# Your task:
In full and without change, return each entry.

(Data entries)

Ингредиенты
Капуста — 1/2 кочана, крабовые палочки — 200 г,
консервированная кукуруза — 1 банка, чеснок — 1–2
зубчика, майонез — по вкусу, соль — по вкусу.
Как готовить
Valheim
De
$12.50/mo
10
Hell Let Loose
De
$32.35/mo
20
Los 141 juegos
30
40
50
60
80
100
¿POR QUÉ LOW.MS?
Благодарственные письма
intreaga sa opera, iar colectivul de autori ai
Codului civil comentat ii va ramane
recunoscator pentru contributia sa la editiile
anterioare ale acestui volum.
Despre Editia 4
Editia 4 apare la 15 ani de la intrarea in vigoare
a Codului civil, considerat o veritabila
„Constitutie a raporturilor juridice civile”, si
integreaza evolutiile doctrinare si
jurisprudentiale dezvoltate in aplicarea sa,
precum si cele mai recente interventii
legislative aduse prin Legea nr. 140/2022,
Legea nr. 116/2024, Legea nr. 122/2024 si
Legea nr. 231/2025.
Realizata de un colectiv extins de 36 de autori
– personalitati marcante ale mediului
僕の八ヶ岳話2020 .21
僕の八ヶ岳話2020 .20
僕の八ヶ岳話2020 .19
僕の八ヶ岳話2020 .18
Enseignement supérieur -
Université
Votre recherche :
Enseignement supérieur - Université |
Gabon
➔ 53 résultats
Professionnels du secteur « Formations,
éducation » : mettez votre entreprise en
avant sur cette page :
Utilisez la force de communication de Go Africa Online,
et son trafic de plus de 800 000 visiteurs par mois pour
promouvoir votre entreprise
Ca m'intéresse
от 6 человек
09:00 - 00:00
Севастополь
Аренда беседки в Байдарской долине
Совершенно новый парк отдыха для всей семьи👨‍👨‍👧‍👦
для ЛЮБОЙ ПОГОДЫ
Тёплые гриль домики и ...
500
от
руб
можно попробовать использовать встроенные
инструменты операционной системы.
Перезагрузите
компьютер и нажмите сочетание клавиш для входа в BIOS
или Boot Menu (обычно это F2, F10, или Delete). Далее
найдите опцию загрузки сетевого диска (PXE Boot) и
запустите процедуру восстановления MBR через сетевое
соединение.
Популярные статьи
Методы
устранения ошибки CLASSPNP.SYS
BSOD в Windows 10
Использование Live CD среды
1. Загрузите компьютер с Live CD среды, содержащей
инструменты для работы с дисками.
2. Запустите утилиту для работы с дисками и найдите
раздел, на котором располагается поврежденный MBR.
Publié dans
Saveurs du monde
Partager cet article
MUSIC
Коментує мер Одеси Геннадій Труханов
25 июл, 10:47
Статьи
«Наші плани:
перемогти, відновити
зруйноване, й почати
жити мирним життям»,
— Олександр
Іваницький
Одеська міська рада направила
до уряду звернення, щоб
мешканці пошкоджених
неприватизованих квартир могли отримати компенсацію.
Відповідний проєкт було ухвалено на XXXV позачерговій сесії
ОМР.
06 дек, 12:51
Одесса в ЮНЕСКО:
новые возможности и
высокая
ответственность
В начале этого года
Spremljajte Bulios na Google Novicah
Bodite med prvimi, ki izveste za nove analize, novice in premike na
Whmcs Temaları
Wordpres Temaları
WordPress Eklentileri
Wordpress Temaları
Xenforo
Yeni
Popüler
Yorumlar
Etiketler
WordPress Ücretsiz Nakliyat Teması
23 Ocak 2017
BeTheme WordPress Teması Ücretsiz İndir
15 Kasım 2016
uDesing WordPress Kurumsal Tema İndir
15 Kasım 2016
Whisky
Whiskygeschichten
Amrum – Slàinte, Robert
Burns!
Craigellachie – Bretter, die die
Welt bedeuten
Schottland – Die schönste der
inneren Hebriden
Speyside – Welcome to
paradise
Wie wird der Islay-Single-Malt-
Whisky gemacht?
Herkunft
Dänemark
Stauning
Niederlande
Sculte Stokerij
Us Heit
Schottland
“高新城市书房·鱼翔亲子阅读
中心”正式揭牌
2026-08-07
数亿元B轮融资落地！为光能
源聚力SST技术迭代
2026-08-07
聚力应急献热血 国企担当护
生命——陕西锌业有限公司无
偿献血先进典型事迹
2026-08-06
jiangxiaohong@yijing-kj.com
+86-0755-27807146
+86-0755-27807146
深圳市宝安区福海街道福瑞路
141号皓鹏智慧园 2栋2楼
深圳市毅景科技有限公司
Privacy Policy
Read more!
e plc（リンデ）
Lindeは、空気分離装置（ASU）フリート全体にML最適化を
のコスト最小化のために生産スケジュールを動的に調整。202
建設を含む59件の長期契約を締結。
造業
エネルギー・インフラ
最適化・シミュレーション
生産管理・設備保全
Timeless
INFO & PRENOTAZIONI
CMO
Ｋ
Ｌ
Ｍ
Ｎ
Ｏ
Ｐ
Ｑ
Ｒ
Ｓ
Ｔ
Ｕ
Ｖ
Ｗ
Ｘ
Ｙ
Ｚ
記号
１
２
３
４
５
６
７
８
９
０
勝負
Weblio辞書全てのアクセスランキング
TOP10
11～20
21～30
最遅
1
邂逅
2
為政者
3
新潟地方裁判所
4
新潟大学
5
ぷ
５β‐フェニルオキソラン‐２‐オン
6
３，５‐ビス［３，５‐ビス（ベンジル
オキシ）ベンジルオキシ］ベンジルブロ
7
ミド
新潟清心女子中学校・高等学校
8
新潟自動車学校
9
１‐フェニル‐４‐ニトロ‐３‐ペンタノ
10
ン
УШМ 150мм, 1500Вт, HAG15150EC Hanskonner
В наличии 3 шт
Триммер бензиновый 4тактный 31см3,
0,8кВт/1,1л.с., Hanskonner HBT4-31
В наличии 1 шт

# Written response:
Ингредиенты
Капуста — 1/2 кочана, крабовые палочки — 200 г,
консервированная кукуруза — 1 банка, чеснок — 1–2
зубчика, майонез — по вкусу, соль — по вкусу.
Как готовить
Valheim
De
$12.50/mo
10
Hell Let Loose
De
$32.35/mo
20
Los 141 juegos
30
40
50
60
80
100
¿POR QUÉ LOW.MS?
Благодарственные письма
intreaga sa opera, iar colectivul de autori ai
Codului civil comentat ii va ramane
recunoscator pentru contributia sa la editiile
anterioare ale acestui volum.
Despre Editia 4
Editia 4 apare la 15 ani de la intrarea in vigoare
a Codului civil, considerat o veritabila
„Constitutie a raporturilor juridice civile”, si
integreaza evolutiile doctrinare si
jurisprudentiale dezvoltate in aplicarea sa,
precum si cele mai recente interventii
legislative aduse prin Legea nr. 140/2022,
Legea nr. 116/2024, Legea nr. 122/2024 si
Legea nr. 231/2025.
Realizata de un colectiv extins de 36 de autori
– personalitati marcante ale mediului
僕の八ヶ岳話2020 .21
僕の八ヶ岳話2020 .20
僕の八ヶ岳話2020 .19
僕の八ヶ岳話2020 .18
Enseignement supérieur -
Université
Votre recherche :
Enseignement supérieur - Université |
Gabon
➔ 53 résultats
Professionnels du secteur « Formations,
éducation » : mettez votre entreprise en
avant sur cette page :
Utilisez la force de communication de Go Africa Online,
et son trafic de plus de 800 000 visiteurs par mois pour
promouvoir votre entreprise
Ca m'intéresse
от 6 человек
09:00 - 00:00
Севастополь
Аренда беседки в Байдарской долине
Совершенно новый парк отдыха для всей семьи👨‍👨‍👧‍👦
для ЛЮБОЙ ПОГОДЫ
Тёплые гриль домики и ...
500
от
руб
можно попробовать использовать встроенные
инструменты операционной системы.
Перезагрузите
компьютер и нажмите сочетание клавиш для входа в BIOS
или Boot Menu (обычно это F2, F10, или Delete). Далее
найдите опцию загрузки сетевого диска (PXE Boot) и
запустите процедуру восстановления MBR через сетевое
соединение.
Популярные статьи
Методы
устранения ошибки CLASSPNP.SYS
BSOD в Windows 10
Использование Live CD среды
1. Загрузите компьютер с Live CD среды, содержащей
инструменты для работы с дисками.
2. Запустите утилиту для работы с дисками и найдите
раздел, на котором располагается поврежденный MBR.
Publié dans
Saveurs du monde
Partager cet article
MUSIC
Коментує мер Одеси Геннадій Труханов
25 июл, 10:47
Статьи
«Наші плани:
перемогти, відновити
зруйноване, й почати
жити мирним життям»,
— Олександр
Іваницький
Одеська міська рада направила
до уряду звернення, щоб
мешканці пошкоджених
неприватизованих квартир могли отримати компенсацію.
Відповідний проєкт було ухвалено на XXXV позачерговій сесії
ОМР.
06 дек, 12:51
Одесса в ЮНЕСКО:
новые возможности и
высокая
ответственность
В начале этого года
Spremljajte Bulios na Google Novicah
Bodite med prvimi, ki izveste za nove analize, novice in premike na
Whmcs Temaları
Wordpres Temaları
WordPress Eklentileri
Wordpress Temaları
Xenforo
Yeni
Popüler
Yorumlar
Etiketler
WordPress Ücretsiz Nakliyat Teması
23 Ocak 2017
BeTheme WordPress Teması Ücretsiz İndir
15 Kasım 2016
uDesing WordPress Kurumsal Tema İndir
15 Kasım 2016
Whisky
Whiskygeschichten
Amrum – Slàinte, Robert
Burns!
Craigellachie – Bretter, die die
Welt bedeuten
Schottland – Die schönste der
inneren Hebriden
Speyside – Welcome to
paradise
Wie wird der Islay-Single-Malt-
Whisky gemacht?
Herkunft
Dänemark
Stauning
Niederlande
Sculte Stokerij
Us Heit
Schottland
“高新城市书房·鱼翔亲子阅读
中心”正式揭牌
2026-08-07
数亿元B轮融资落地！为光能
源聚力SST技术迭代
2026-08-07
聚力应急献热血 国企担当护
生命——陕西锌业有限公司无
偿献血先进典型事迹
2026-08-06
jiangxiaohong@yijing-kj.com
+86-0755-27807146
+86-0755-27807146
深圳市宝安区福海街道福瑞路
141号皓鹏智慧园 2栋2楼
深圳市毅景科技有限公司
Privacy Policy
Read more!
e plc（リンデ）
Lindeは、空気分離装置（ASU）フリート全体にML最適化を
のコスト最小化のために生産スケジュールを動的に調整。202
建設を含む59件の長期契約を締結。
造業
エネルギー・インフラ
最適化・シミュレーション
生産管理・設備保全
Timeless
INFO & PRENOTAZIONI
CMO
Ｋ
Ｌ
Ｍ
Ｎ
Ｏ
Ｐ
Ｑ
Ｒ
Ｓ
Ｔ
Ｕ
Ｖ
Ｗ
Ｘ
Ｙ
Ｚ
記号
１
２
３
４
５
６
７
８
９
０
勝負
Weblio辞書全てのアクセスランキング
TOP10
11～20
21～30
最遅
1
邂逅
2
為政者
3
新潟地方裁判所
4
新潟大学
5
ぷ
５β‐フェニルオキソラン‐２‐オン
6
３，５‐ビス［３，５‐ビス（ベンジル
オキシ）ベンジルオキシ］ベンジルブロ
7
ミド
新潟清心女子中学校・高等学校
8
新潟自動車学校
9
１‐フェニル‐４‐ニトロ‐３‐ペンタノ
10
ン
УШМ 150мм, 1500Вт, HAG15150EC Hanskonner
В наличии 3 шт
Триммер бензиновый 4тактный 31см3,
0,8кВт/1,1л.с., Hanskonner HBT4-31
В наличии 1 шт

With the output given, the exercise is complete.